Texte de la conférence de Ferhat Mehenni, président du Mouvement pour l’autodétermination de la Kabylie (MAK) et du Gouvernement provisoire kabyle en exil (Anavad), animée ce samedi 06 mai 2023 dans la capitale de l’Etat américain de Pennsylvanie, Philadelphie :

La Kabylie en marche vers son indépendance

La longue marche de la Kabylie vers son indépendance a atteint son point de non-retour à la mise sur pied de l’Anavad, le 01/06/2010.

Entamée au lendemain de la bataille d’Icherriden (24/06/1857) à l’issue de laquelle la Kabylie a perdu sa cheffe de guerre ‘Fadma N Summer) et sa souveraineté, elle avait failli aboutir à l’insurrection de 1871, à l’appel du roi Mokrani et de son soutien Chikh Aheddad.
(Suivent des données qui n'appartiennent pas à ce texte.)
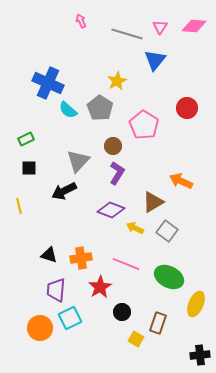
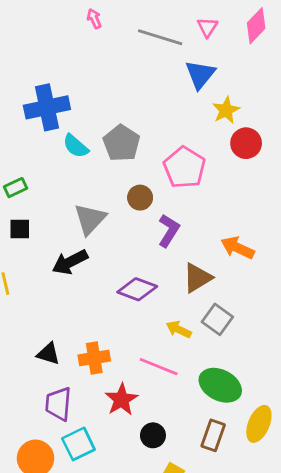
pink diamond: (194, 26) -> (256, 26), turned -50
yellow star: (117, 81) -> (226, 110), moved
blue cross: (48, 83) -> (47, 107), turned -36
purple L-shape: (117, 173) -> (169, 231), moved
yellow arrow: (135, 228) -> (179, 329), moved
brown rectangle: (158, 323) -> (213, 435), moved

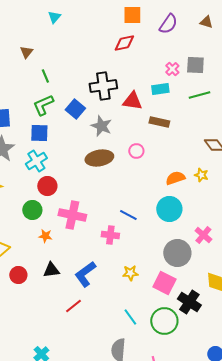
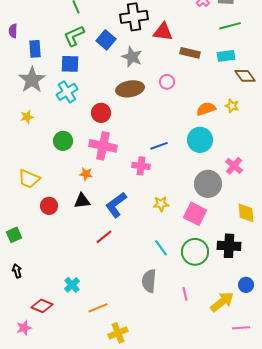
cyan rectangle: (160, 89) -> (226, 56), moved
red circle: (47, 186) -> (101, 113), moved
blue line: (128, 215) -> (159, 146), turned -48
orange star: (45, 236) -> (86, 174), moved
black cross: (189, 302) -> (229, 246), moved, turned -30

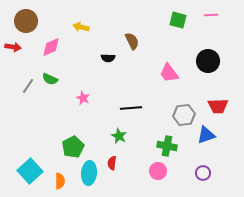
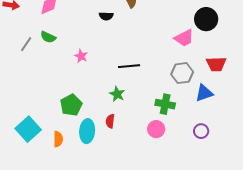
pink trapezoid: (169, 73) -> (184, 38), moved, turned -80

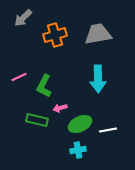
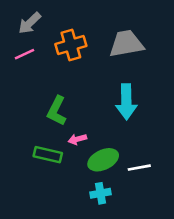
pink line: (19, 77) -> (24, 54), moved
La marche du peuple kabyle vers sa liberté s’était longtemps égarée dans des voies d’impasse : celle de l’indépendance de l’Algérie d’abord, puis celles des tenaces illusions de démocratiser celle-ci, de la berbériser, voire la kabyliser…
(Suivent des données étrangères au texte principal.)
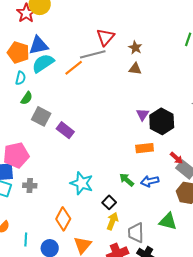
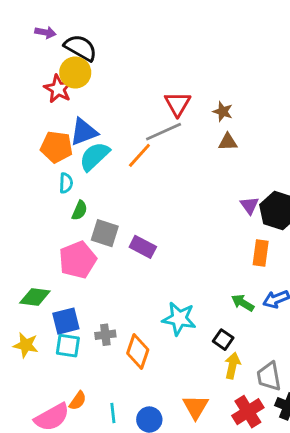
orange rectangle: (145, 148) -> (261, 253), turned -66
pink pentagon: (16, 155) -> (78, 260), moved
orange diamond: (63, 219) -> (138, 351), moved

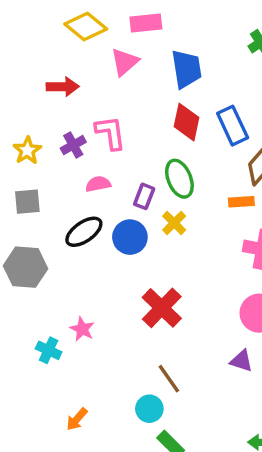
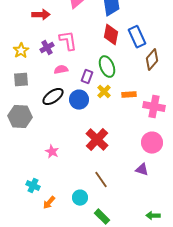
orange rectangle: (241, 202) -> (129, 95), moved
cyan cross: (49, 350) -> (33, 186), moved
cyan circle: (149, 409) -> (80, 198), moved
La Kabylie ne s’est réellement remise sur la bonne voie qu’à partir de la Déclaration du 05/06/2001. Cela va sûrement choquer quelques esprits figés et envasés dans des visions d’il y a au moins 40 ans, mais les faits sont têtus et notre conclusion sur ce passé récent mérite qu’elle soit rendue publique. Ni la guerre du FFS (1963-65), ni avril 1980, ni même le boycott scolaire (1994/95) n’avaient échappé à l’aliénante matrice idéologique du nationalisme algérien et du berbérisme des années 40 qui leur avait donné naissance et qui continuent de produire chez les élites politiques kabyles des mirages ravageurs, dévastateurs.
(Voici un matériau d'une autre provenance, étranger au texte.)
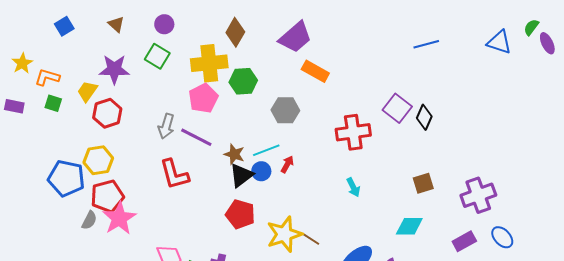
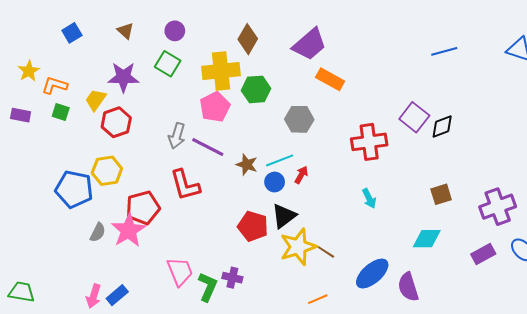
black diamond: (424, 117) -> (442, 126), turned 45
black triangle: (241, 175) -> (284, 216), moved
red pentagon: (107, 196) -> (143, 208), moved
A partir de 2001, c’est le MAK qui, par petites touches successives, remet patiemment la Kabylie sur la route qui mène vers elle-même et vers sa propre liberté.

Une fois que l’Anavad a vu le jour, tout retour en arrière est exclu. Désormais, on ne peut qu’aller de l’avant. Tous ceux qui n’en avaient pas perçu la logique et la nécessité l’ont appris à leurs dépens. La période durant laquelle le MAK revendiquait une autonomie n’était qu’une parenthèse temporelle, un laps de temps qui va de la Kabylie égarée à celle de la Kabylie qui a retrouvé son chemin. Les revendications minimalistes et timorées, si généreuses puissent-elles paraître, sont reléguées au passé et décrochées de la locomotive de l’Histoire tandis que l’objectif stratégique d’indépendance par la voie pacifique est plébiscité.

Avec ses puissants symboles que sont l’hymne national et le drapeau kabyle, l’Imni (parlement), la carte d’identité et tant d’autres attributs de souveraineté dont elle s’est dotée, la Kabylie s’est définitivement engagée sur la voie de son indépendance. Mieux encore ! L’idée même d’indépendance de la Kabylie, ancrée au tréfonds de l’âme de chaque Kabyle, est de nature à rejeter éternellement l’intégration de la Kabylie dans une autre entité politique que la sienne propre.

Le décrochage de la Kabylie de l’attelage algérien est aujourd’hui consommé. Il est dû à la fois à son aspiration et à sa propre volonté à redevenir indépendante qu’à l’ensemble du traitement colonial et criminel que lui oppose l’Algérie depuis 1963.

Parmi les traits culturels majeurs qui caractérisent chaque Kabyle on trouve d’abord l’amour de la liberté, de l’indépendance de son peuple, de sa langue et de sa terre. Le peuple kabyle n’a jamais accepté d’être gouverné par des étrangers. Depuis la dernière guerre de Kabylie (1963-65), la première étant celle qui l’a opposée à la France (1954-62), les Kabyles n’ont jamais réellement considéré le gouvernement algérien comme étant le leur. Il leur est toujours étranger même si, souvent des Kabyles en ont fait partie, quelquefois même en tant que premiers ministres. Mais ce qu’il y a lieu de retenir, est que, dès qu’un Kabyle accepte d’être ministre algérien ou général, il est classé comme un renégat et rejeté par l’écrasante majorité des siens. La Kabylie aspire à son propre gouvernement et non à des strapontins octroyés par Alger à ceux des siens qui acceptent de collaborer avec l’ennemi.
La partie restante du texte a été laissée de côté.